Written by Craig D. Robins, Esq.
Nowadays, those who are most likely to file for bankruptcy are middle-class families of the baby-boomer generation. In other words, the typical Long Island family. We previously considered middle-class families as a stereotypical group noted for their financial stability and for the vitality they provide to the American economic system. It is the middle-class family, however, that now has become the stereotypical bankruptcy filer.
I have observed this phenomenon in my consumer bankruptcy practice. Aside from some truly destitute clients that I represent on a pro-bono basis as part of the Nassau-Suffolk Legal Services Project, most of my clients are somewhat educated and hold, or have held, typical jobs, often “white collar,” that fuel the Long Island economy. Most of them are not young.

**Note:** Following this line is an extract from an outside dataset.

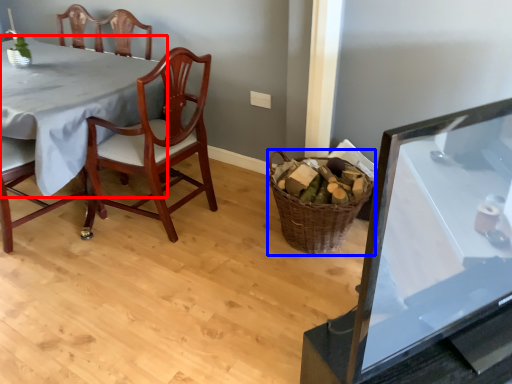 Question: Which of the following is the farthest to the observer, table (highlighted by a red box) or basket (highlighted by a blue box)?

Choices:
 (A) table
 (B) basket

Answer: (A)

Yet, bankruptcies were once the primary domain of the young and struggling, or the lesser-educated who would spend their money recklessly, or those with young families who did not have savings cushions to carry them through lean times. However, it appears that we must now discard these stereotypes of bankruptcy debtors. More and more, even families with many years of positive financial experience, retirement nest eggs, home ownership, and perfect credit are finding themselves in financial holes that they cannot dig themselves out of.
Last month, the Wall Street Journal featured a front-page article: “New Group Swells Bankruptcy Court: The Middle-Aged.” The Journal story focused on “an emerging class of middle-age, white-collar Americans who make the grim odyssey from comfortable circumstances to going broke.”
It now appears that the demographic group with the highest rate of personal bankruptcies in the U.S. is no longer people with little education in the youngest employment bracket (age 25-34), but rather middle class, educated, white-collar workers in the 35-44 and 45-54 age brackets, representing an important shift from a decade ago.
The increase in middle-aged, middle-class people filing for bankruptcy is largely attributable to soaring medical costs, an unstable job market and years of easy money from aggressive credit-card marketing. Also, today’s baby boomers are not as frugal as their Depression-era parents, perhaps largely the result of being driven by societal pressure and temptation to finance the American dream by purchasing and spending beyond their means. This has all led to staggering amounts of personal debt which many middle-class families are becoming increasingly unable to handle, especially when the household becomes overextended. Many middle-aged individuals who have borrowed heavily have brushed off concerns, saying they expect to live longer and work longer.